FOM: on constructivity
Prof. dr. D. van Dalen
Dirk.vanDalen at phil.uu.nl
Sat Jul 29 16:12:51 EDT 2000
It was a pleasure to read Dirk van Dalen's remarks on constructivity;
but I have some comments.
It was an even greater pleasure to see Bill Tait's comments.
I will distribute some comments on comments below.
>1. All of mathematics has ultimately to be based on more than a mere
>formalism (unless one is a hard-core formalist). For a platonist it is the
>interplay between the mathematical reality and human cognition, for the
>constructivist it is human (mental) constructive activity.
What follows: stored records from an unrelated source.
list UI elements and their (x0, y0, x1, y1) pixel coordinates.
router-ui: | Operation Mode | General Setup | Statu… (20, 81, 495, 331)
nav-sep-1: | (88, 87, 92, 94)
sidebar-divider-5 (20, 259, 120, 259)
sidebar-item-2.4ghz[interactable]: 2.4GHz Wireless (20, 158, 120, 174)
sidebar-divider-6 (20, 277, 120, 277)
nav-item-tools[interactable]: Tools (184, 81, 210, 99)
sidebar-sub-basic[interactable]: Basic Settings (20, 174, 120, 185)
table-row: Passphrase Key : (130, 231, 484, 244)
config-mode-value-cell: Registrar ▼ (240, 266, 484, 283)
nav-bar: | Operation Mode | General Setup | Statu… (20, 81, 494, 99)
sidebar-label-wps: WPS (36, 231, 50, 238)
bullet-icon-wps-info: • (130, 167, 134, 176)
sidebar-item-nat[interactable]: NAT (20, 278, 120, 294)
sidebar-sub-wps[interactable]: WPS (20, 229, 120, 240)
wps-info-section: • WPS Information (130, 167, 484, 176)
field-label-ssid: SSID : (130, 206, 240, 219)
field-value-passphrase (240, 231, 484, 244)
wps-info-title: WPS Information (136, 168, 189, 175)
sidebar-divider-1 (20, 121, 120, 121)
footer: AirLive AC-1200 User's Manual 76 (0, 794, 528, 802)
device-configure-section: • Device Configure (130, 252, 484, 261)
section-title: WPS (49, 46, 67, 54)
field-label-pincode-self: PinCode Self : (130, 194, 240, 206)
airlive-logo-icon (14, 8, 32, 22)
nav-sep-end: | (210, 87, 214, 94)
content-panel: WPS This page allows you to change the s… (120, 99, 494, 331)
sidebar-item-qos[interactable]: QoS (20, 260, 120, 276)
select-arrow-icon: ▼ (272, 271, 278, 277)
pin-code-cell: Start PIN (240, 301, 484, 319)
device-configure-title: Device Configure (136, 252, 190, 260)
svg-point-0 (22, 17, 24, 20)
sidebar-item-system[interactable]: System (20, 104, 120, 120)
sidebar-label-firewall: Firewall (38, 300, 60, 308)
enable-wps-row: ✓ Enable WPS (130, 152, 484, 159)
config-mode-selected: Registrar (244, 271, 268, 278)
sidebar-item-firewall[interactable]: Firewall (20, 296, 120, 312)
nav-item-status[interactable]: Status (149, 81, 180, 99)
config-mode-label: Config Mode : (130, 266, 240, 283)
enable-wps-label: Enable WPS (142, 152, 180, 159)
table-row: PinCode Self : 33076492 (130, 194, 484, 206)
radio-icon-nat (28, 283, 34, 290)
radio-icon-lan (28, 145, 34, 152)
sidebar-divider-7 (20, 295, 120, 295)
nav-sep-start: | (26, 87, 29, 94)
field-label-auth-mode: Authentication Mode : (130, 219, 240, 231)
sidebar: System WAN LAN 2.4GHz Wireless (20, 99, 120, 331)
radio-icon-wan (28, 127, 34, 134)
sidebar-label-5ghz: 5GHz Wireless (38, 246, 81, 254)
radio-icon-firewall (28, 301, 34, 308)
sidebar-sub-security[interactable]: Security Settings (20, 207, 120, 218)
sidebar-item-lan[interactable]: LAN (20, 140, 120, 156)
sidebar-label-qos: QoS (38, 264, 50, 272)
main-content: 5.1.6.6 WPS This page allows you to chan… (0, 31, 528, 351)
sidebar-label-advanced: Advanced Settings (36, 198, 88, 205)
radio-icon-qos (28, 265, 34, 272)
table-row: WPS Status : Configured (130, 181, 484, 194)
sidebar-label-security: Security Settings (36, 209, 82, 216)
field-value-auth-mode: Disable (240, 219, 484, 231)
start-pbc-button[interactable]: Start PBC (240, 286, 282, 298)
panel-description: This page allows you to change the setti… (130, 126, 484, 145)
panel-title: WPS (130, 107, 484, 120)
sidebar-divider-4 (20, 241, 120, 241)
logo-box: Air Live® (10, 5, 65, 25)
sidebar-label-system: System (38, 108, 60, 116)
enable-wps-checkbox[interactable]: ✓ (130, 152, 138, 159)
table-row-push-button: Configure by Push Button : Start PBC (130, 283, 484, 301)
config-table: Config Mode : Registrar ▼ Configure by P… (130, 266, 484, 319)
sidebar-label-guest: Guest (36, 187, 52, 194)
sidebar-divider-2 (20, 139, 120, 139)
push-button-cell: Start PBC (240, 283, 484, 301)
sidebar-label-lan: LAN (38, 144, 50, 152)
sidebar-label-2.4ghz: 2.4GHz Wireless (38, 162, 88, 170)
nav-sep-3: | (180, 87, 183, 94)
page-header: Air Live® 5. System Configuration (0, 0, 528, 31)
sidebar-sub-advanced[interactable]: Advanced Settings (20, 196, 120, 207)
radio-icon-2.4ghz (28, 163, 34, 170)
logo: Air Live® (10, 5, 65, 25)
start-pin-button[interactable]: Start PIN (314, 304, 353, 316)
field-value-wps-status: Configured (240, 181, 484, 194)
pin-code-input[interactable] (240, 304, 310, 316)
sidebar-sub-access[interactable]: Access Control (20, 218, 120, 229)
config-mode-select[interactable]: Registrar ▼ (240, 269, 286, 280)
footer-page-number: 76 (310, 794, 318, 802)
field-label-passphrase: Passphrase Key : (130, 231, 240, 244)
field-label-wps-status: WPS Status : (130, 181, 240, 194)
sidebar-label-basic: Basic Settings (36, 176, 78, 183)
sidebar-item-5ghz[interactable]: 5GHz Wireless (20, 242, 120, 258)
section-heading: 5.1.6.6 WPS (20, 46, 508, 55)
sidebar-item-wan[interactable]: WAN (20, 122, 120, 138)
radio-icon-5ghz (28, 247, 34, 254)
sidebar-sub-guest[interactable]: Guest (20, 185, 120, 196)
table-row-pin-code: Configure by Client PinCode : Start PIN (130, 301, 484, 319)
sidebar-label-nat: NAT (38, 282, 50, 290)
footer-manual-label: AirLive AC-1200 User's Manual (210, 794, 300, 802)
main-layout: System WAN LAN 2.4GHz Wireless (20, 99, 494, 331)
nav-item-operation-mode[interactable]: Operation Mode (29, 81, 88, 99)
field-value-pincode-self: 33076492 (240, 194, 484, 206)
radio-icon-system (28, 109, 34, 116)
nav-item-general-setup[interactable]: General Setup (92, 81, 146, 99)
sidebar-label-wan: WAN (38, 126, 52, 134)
Rather than saying that, for the platonist, mathematics is based on
the interplay between mathematical reality and human cognition, I
would rather say that, for the platonist, mathematics is *about*
mathematical reality. But for a constructivist, too, mathematics is
about mathematical reality. e.g., natural numbers, numerical
functions, etc.---and *proofs*. Clearly both classical and
constructive mathematics are in one sense `based on human (mental)
constructive activity'; but I hope that Dirk does not want to claim
that constructivist propositions which are ostensibly about numbers,
proofs, etc., are really disguised statements about our activity.
--1. Tait's claim "platonist mathematics is 'about' mathematical reality"
avoids the so-called "interplay between mathematical reality and human
cognition", but it leaves open what and where platonist mathematics is.
Is it purely a formalism describing mathematical reality, or takes it place
in our thoughts (and is subsequently described in some language)?
-- Constructivists indeed argue about the mathematical universe. Here one
has to make some distinctions: a platonist constructivist would argue about
the objects in the platonist universe, and stick to 'constructive'
procedures and arguments. The more intuitionistically inclined
mathematician would argue about the intuitionistic universe, which differs
in various respects of the platonist universe, (e.g. it is open ended,
allows dynamic objects (choice sequences, etc.), and which is 'home made'.
So the latter kind of constructivist deals with objects she constructs
herself. (warning: already the natural numbers involve a high degree of
abstraction, think of Brouwer's "empty two-ity").
>2. ... Martin-Löf's type theory (and typed lambda calculus) have turned
>this founding of logic on constructions into a systematic practice.
I would rather cite Curry-Howard here for the basic insight---along
perhaps with Lauchli.
--2. Point taken, that was actually what I meant by typed lambda calculus.
>3. ... Ever since Kleene, Goedel and Kreisel we
>have a number of specific proposals for `construction', which all have their
>computational or proof theoretical virtues.
Kreisel's proposal, suggested originally by Gödel and pursued e.g.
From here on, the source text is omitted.